Reproduce each record verbatim, images excluded.

*** Opening of Input for this task ***

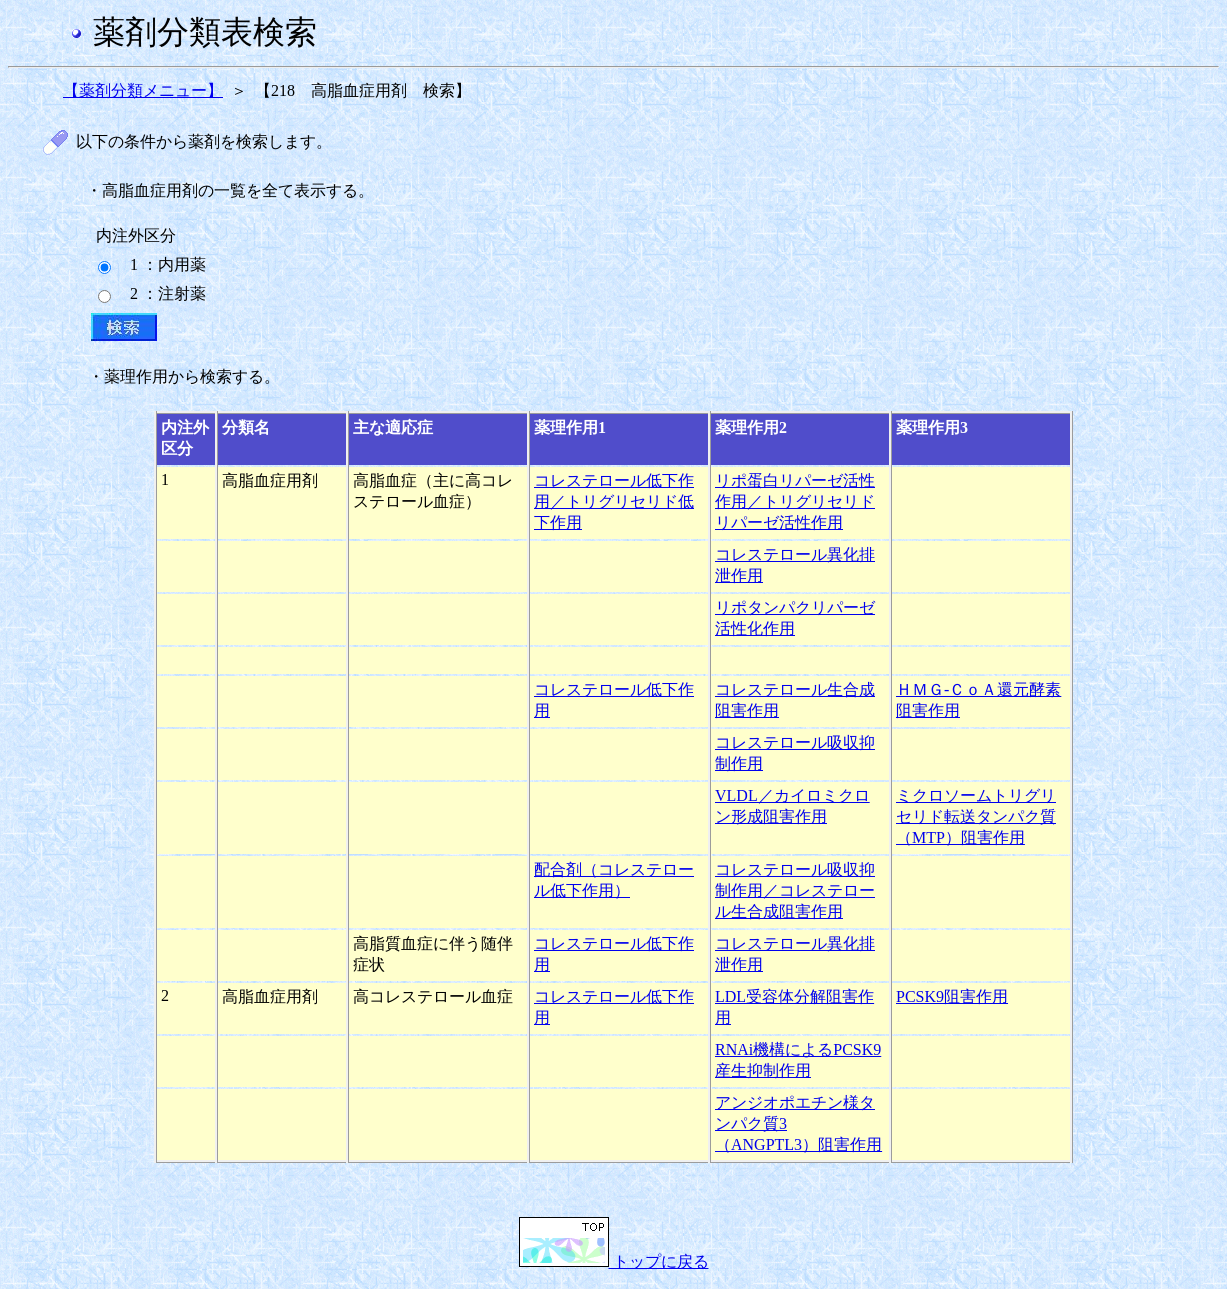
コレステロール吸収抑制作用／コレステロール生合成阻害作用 (795, 890)
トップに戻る (614, 1261)
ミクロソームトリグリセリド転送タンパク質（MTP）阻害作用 (976, 816)
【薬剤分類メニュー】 (143, 90)
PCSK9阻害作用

*** Close of Input for this task ***

## Solution for this task
コレステロール吸収抑制作用／コレステロール生合成阻害作用 (795, 890)
トップに戻る (614, 1261)
ミクロソームトリグリセリド転送タンパク質（MTP）阻害作用 (976, 816)
【薬剤分類メニュー】 (143, 90)
PCSK9阻害作用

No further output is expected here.